Quella prolusione tenuta all’università egiziana
voleva essere un inno alla tolleranza religiosa e alla accettazione del
rispetto dei diritti umani; sancì, in realtà, il trionfo definitivo di
una linea restìa al massiccio intervento militare diretto a terra e
propensa a privilegiare altrimenti la partecipazione attiva al gioco
delle rivalità tra le fazioni, soprattutto religiose, e tra i fragili
stati in particolare lungo la fascia estesa dal Nord-Africa, ai Balcani
sino al Pakistan nel tentativo poco originale, perché già altre volte
conclamato, di costruire una sorta di cordone sanitario antirusso.
Non è stata una svolta repentina ed inattesa; si
tratta di scelte, ancora in corso, tutte interne al solco di una delle
tradizioni politiche americane ma che, nell’attuale contingenza, hanno
cominciato ad affermarsi, paradossalmente, già a metà della presidenza
repubblicana di Bush Junior, con una figura politica, quindi, portatrice
originaria di altre strategie. L’evidente imbarazzo con il quale la
presidenza Bush dovette affrontare la crisi georgiana e concedere al
fido Berlusconi un ultimo sussulto di iniziativa diplomatica seguita
alla aperta condanna dell’intervento militare georgiano naufragato
miseramente contro la reazione russa era il segno evidente dell’emergere
di una nuova linea di azione di nuovi centri di potere americani.
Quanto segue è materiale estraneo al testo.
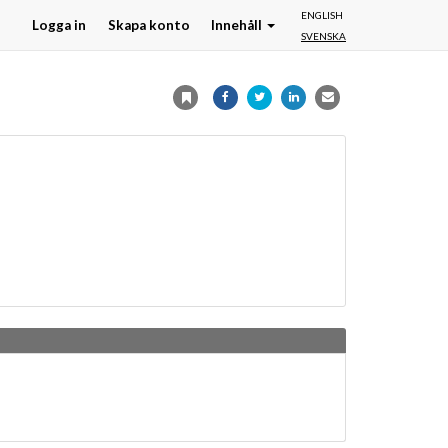
ENGLISH
Logga in
Skapa konto
Innehåll
SVENSKA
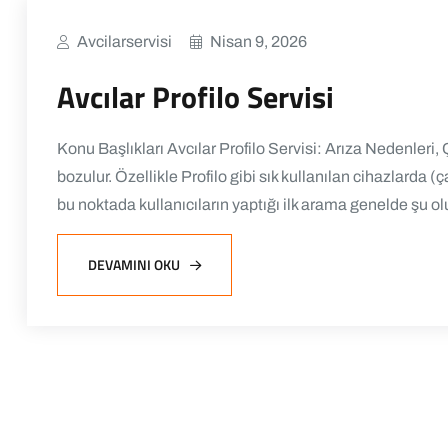
Avcilarservisi
Nisan 9, 2026
Avcılar Profilo Servisi
Konu Başlıkları Avcılar Profilo Servisi: Arıza Nedenle
bozulur. Özellikle Profilo gibi sık kullanılan cihazlarda
bu noktada kullanıcıların yaptığı ilk arama genelde şu ol
DEVAMINI OKU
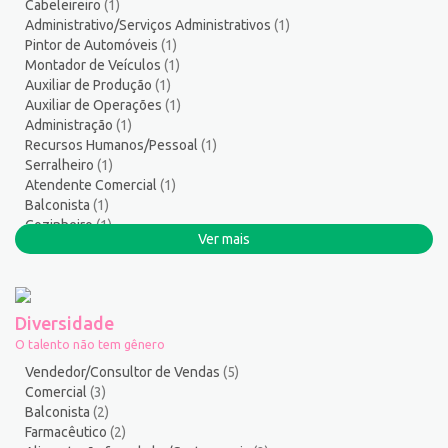
Cabeleireiro
(1)
Soldador
1
Administrativo/Serviços Administrativos
(1)
Suporte técnico de TI
1
Pintor de Automóveis
(1)
Suprimentos e Materiais
1
Montador de Veículos
(1)
Auxiliar de Produção
(1)
Técnico em Eletroeletrônica
1
Auxiliar de Operações
(1)
Técnico em enfermagem
2
Administração
(1)
Técnico em Manutenção
11
Recursos Humanos/Pessoal
(1)
Técnico em Meio Ambiente
2
Serralheiro
(1)
Atendente Comercial
(1)
Telefonista
1
Balconista
(1)
Terapeuta
1
Cozinheiro
(1)
Tintureiro
1
Ver mais
Costureira/Costureiro Industrial
(1)
Torneiro Mecânico/Fresador Mecânico
2
Vendedor/Consultor de Vendas
118
Vigia
2
Diversidade
Zelador de Edifícios
2
O talento não tem gênero
Vendedor/Consultor de Vendas
(5)
Comercial
(3)
Balconista
(2)
Farmacêutico
(2)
Il georgiano Saakashvili doveva essere caduto nella
stessa trappola, anche se con esiti meno drammatici, tesa a Saddam
Husseyn diciassette anni prima al momento dell’occupazione del Kuweit;
qualcuno, nelle segrete stanze americane, doveva avergli garantito
sostegno militare o, quantomeno, copertura politica ad un intervento
apparentemente temerario.
Quell’intervento, invece, era il segnale preciso e
definitivo della fine di ogni tentazione e velleità di ripristino di
gestione bipolare delle cose del mondo sotto l’egida della lotta al
terrorismo integralista tra la potenza assolutamente dominante e la
nuova Russia di Putin, in qualche modo ricostruita e liberata
dall’aperto condizionamento predatorio statunitense.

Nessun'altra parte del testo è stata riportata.